The issue in which Willis was most notably involved is that of feminist sexuality, as discussed in a major essay, specifically rewritten for No More Nice Girls: “Toward a Feminist Sexual Revolution.” In 1982 Willis and other feminists of similar viewpoint organized a conference on feminism and sexuality at Barnard College. A group of antipornography feminists picketed the conference and persuaded the college to confiscate conference materials on the grounds that they encouraged pornography, if they were not themselves pornographic. Willis insisted that the placement of pornography at the center of the feminist worldview comes from a traditionalist view of sexuality which it shares with right-wing conservatism: Male sexuality is demandingly genital, while proper women see sex only in terms of nurturance, and hence must be protected from the bestial lusts of the male.
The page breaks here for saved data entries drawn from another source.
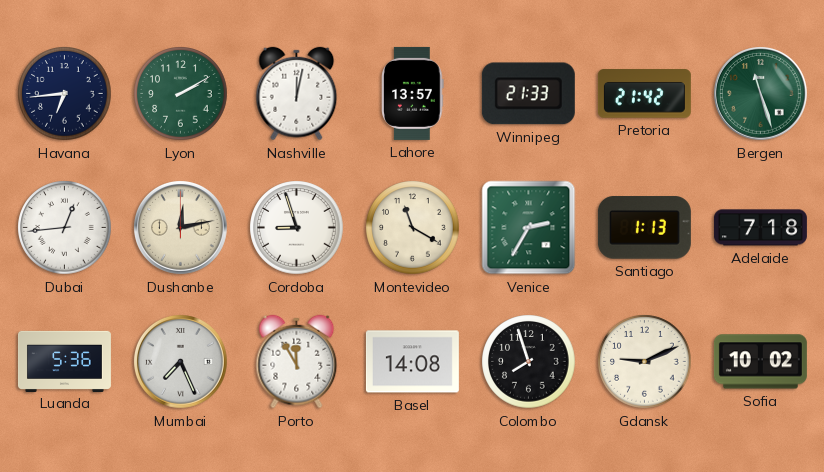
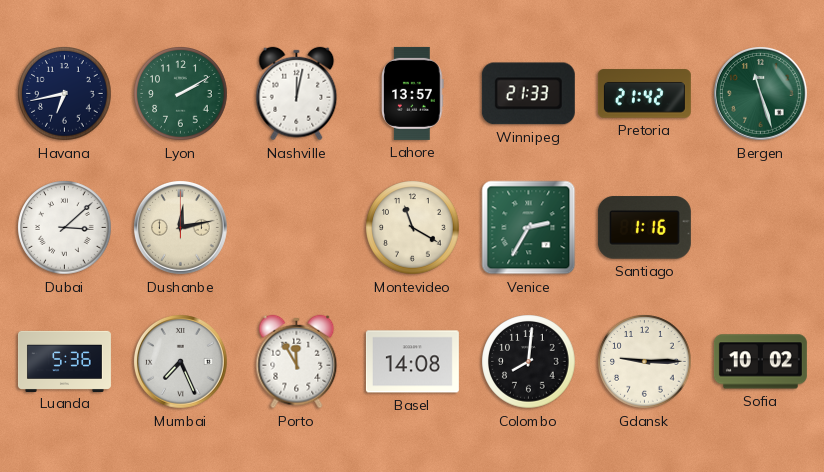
Havana: 6:44 -> 6:43
Dubai: 12:44 -> 3:08
Cordoba: 8:57 -> none
Santiago: 1:13 -> 1:16
Adelaide: 7:18 -> none
Colombo: 7:57 -> 8:01
Gdansk: 9:11 -> 9:15
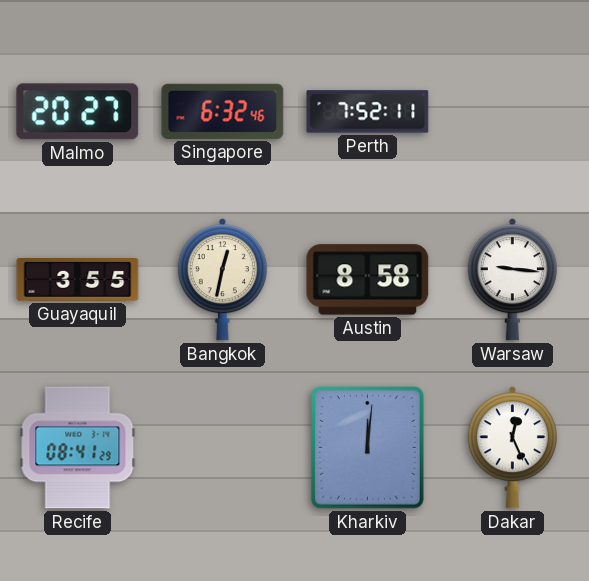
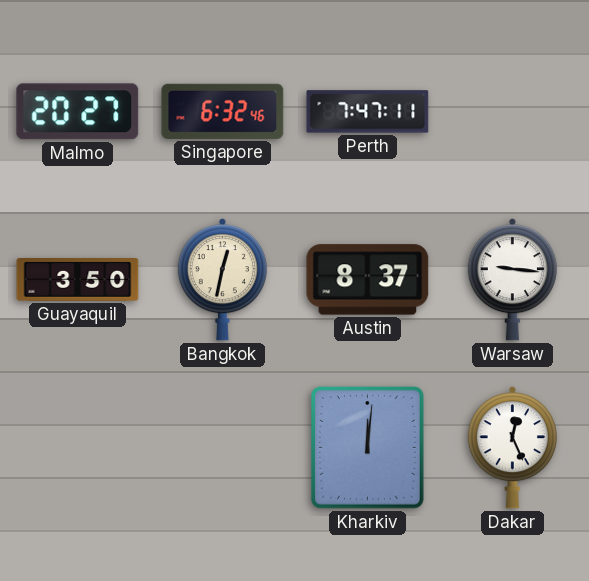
Perth: 7:52 -> 7:47
Guayaquil: 3:55 -> 3:50
Austin: 8:58 -> 8:37
Recife: 08:41 -> none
Willis’s eloquent feminism, incorporating insights from other liberal and radical approaches, makes her an important social critic. Willis died at her home in New York in November 2006.

Bibliography

Aronowitz, Stanley. Roll over Beethoven: The Return of Cultural Strife. Hanover, N.H.: Wesleyan University Press, 1993. Aronowitz’s novel and cogently argued thesis is that Willis and other rock critics of the 1960’s were inventing a cultural studies approach similar to the one that had developed in Great Britain since World War II. He uses Willis as a prime example of these writers’ abilities to find meaningful aesthetic and social values in pop culture.

Featherstone, Liza. “The Joy of Sex.” The Nation, October 4, 1993, pp. 360-363. Reviews No More Nice Girls.

Levinson, Nan. “Unconventional Wisdom.” The Women’s Review of Books 17 (October, 1999): 1-3. Reviews Don’t Think, Smile!

Scialabba, George. “Entrapments of Modernity.” Dissent 46 (Fall, 1999): 101-105. Thorough review of Don’t Think, Smile! also offers a good overview of Willis’s career and thought.